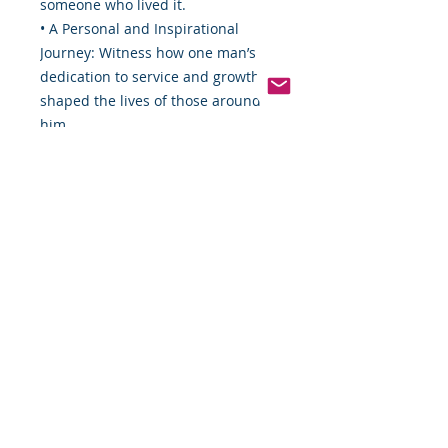
someone who lived it.
• A Personal and Inspirational
Journey: Witness how one man’s
dedication to service and growth
shaped the lives of those around
him.
• A Celebration of Black History:
This autobiography shines a light
on the contributions and
experiences of Black Americans
through decades of change and
challenge.
Don’t miss your chance to own this
remarkable piece of history.
Order now, download instantly, and
embark on a journey that will
inspire, educate, and move you.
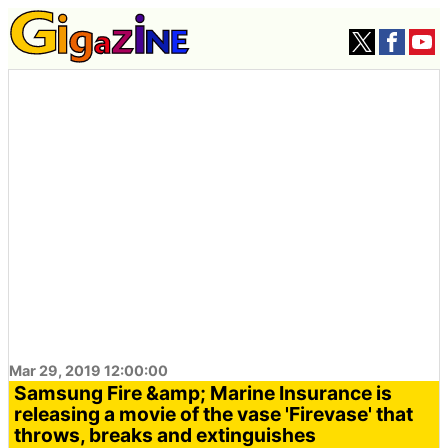
Mar 29, 2019 12:00:00
Samsung Fire &amp; Marine Insurance is
releasing a movie of the vase 'Firevase' that
throws, breaks and extinguishes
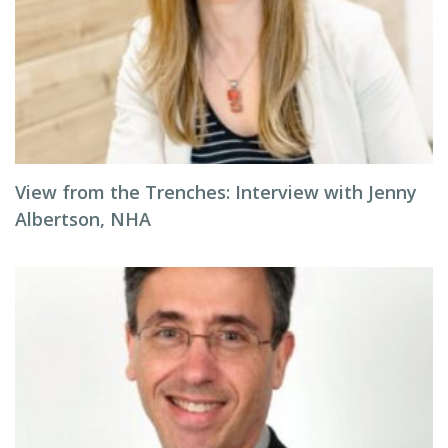
View from the Trenches: Interview with Jenny
Albertson, NHA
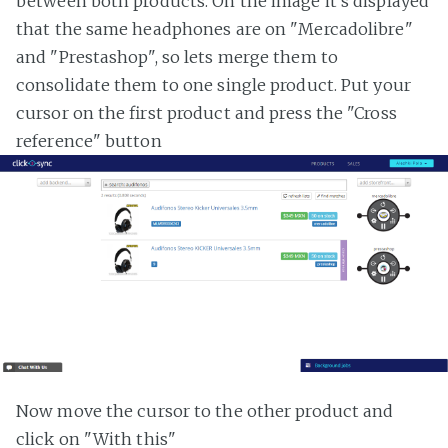
between both products. On the image it's displayed
that the same headphones are on "Mercadolibre"
and "Prestashop", so lets merge them to
consolidate them to one single product. Put your
cursor on the first product and press the "Cross
reference" button
Now move the cursor to the other product and
click on "With this"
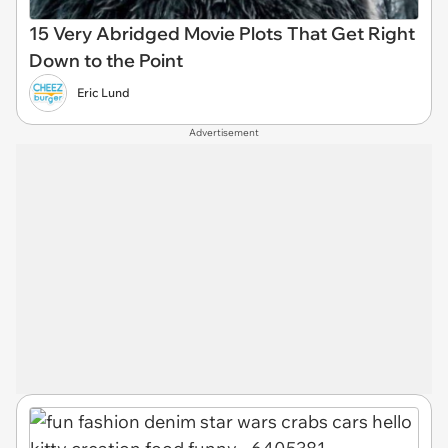
15 Very Abridged Movie Plots That Get Right
Down to the Point
Eric Lund
Advertisement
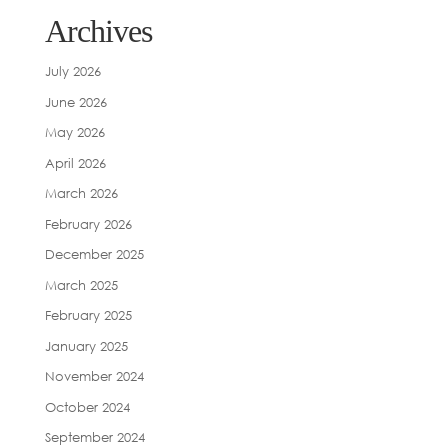
Archives
July 2026
June 2026
May 2026
April 2026
March 2026
February 2026
December 2025
March 2025
February 2025
January 2025
November 2024
October 2024
September 2024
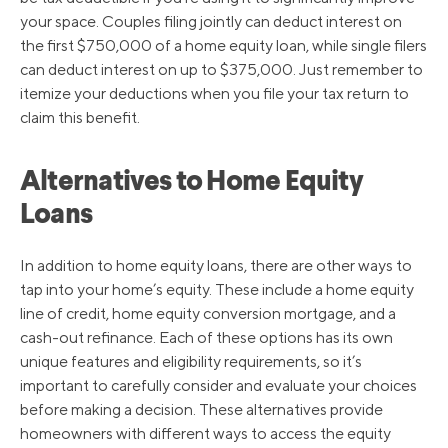
your space. Couples filing jointly can deduct interest on
the first $750,000 of a home equity loan, while single filers
can deduct interest on up to $375,000. Just remember to
itemize your deductions when you file your tax return to
claim this benefit.
Alternatives to Home Equity
Loans
In addition to home equity loans, there are other ways to
tap into your home’s equity. These include a home equity
line of credit, home equity conversion mortgage, and a
cash-out refinance. Each of these options has its own
unique features and eligibility requirements, so it’s
important to carefully consider and evaluate your choices
before making a decision. These alternatives provide
homeowners with different ways to access the equity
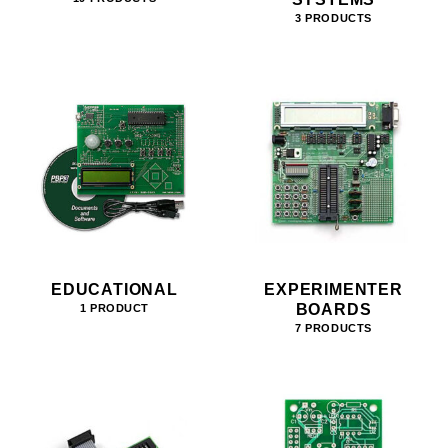
3 PRODUCTS
EDUCATIONAL
EXPERIMENTER
BOARDS
1 PRODUCT
7 PRODUCTS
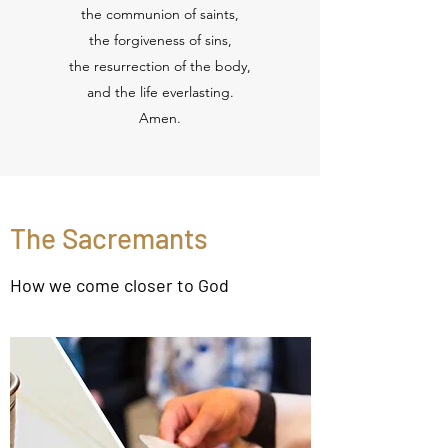
the communion of saints,
the forgiveness of sins,
the resurrection of the body,
and the life everlasting.
Amen.
The Sacremants
How we come closer to God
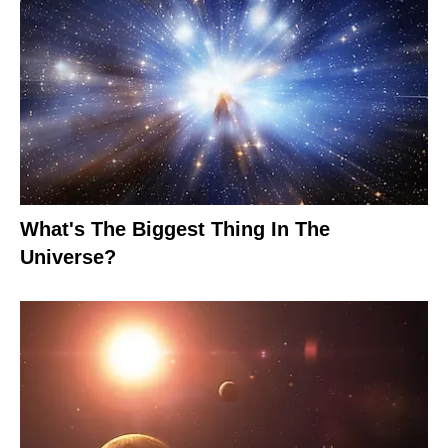
What's The Biggest Thing In The
Universe?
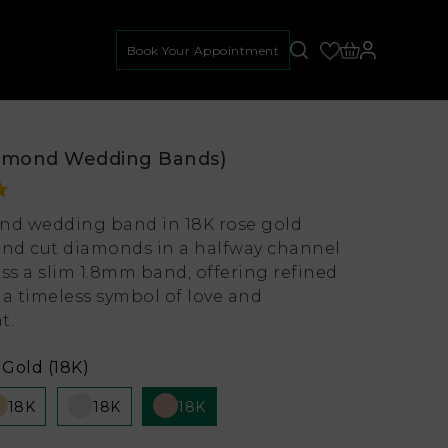
Book Your Appointment
amond Wedding Bands)
nd wedding band in 18K rose gold
und cut diamonds in a halfway channel
oss a slim 1.8mm band, offering refined
 a timeless symbol of love and
t.
Gold (18K)
18K
18K
18K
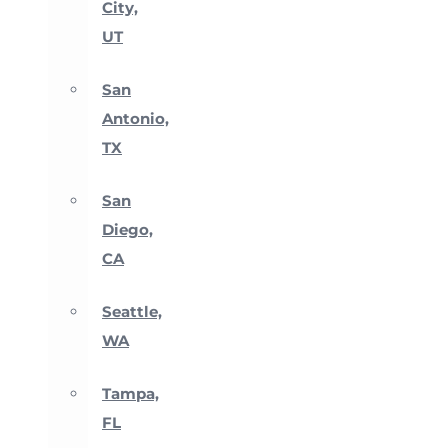
City,
UT
San
Antonio,
TX
San
Diego,
CA
Seattle,
WA
Tampa,
FL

# # # #

#### [Assigned task]
Nothing but the lines from the beginning of the material above through the line containing "How we come closer to God" should appear in the answer, copied exactly and free of pictures.

#### [Exercise solution]
someone who lived it.
• A Personal and Inspirational
Journey: Witness how one man’s
dedication to service and growth
shaped the lives of those around
him.
• A Celebration of Black History:
This autobiography shines a light
on the contributions and
experiences of Black Americans
through decades of change and
challenge.
Don’t miss your chance to own this
remarkable piece of history.
Order now, download instantly, and
embark on a journey that will
inspire, educate, and move you.
Mar 29, 2019 12:00:00
Samsung Fire &amp; Marine Insurance is
releasing a movie of the vase 'Firevase' that
throws, breaks and extinguishes
View from the Trenches: Interview with Jenny
Albertson, NHA
between both products. On the image it's displayed
that the same headphones are on "Mercadolibre"
and "Prestashop", so lets merge them to
consolidate them to one single product. Put your
cursor on the first product and press the "Cross
reference" button
Now move the cursor to the other product and
click on "With this"
15 Very Abridged Movie Plots That Get Right
Down to the Point
Eric Lund
Advertisement
Archives
July 2026
June 2026
May 2026
April 2026
March 2026
February 2026
December 2025
March 2025
February 2025
January 2025
November 2024
October 2024
September 2024
your space. Couples filing jointly can deduct interest on
the first $750,000 of a home equity loan, while single filers
can deduct interest on up to $375,000. Just remember to
itemize your deductions when you file your tax return to
claim this benefit.
Alternatives to Home Equity
Loans
In addition to home equity loans, there are other ways to
tap into your home’s equity. These include a home equity
line of credit, home equity conversion mortgage, and a
cash-out refinance. Each of these options has its own
unique features and eligibility requirements, so it’s
important to carefully consider and evaluate your choices
before making a decision. These alternatives provide
homeowners with different ways to access the equity
3 PRODUCTS
EDUCATIONAL
EXPERIMENTER
BOARDS
1 PRODUCT
7 PRODUCTS
the communion of saints,
the forgiveness of sins,
the resurrection of the body,
and the life everlasting.
Amen.
The Sacremants
How we come closer to God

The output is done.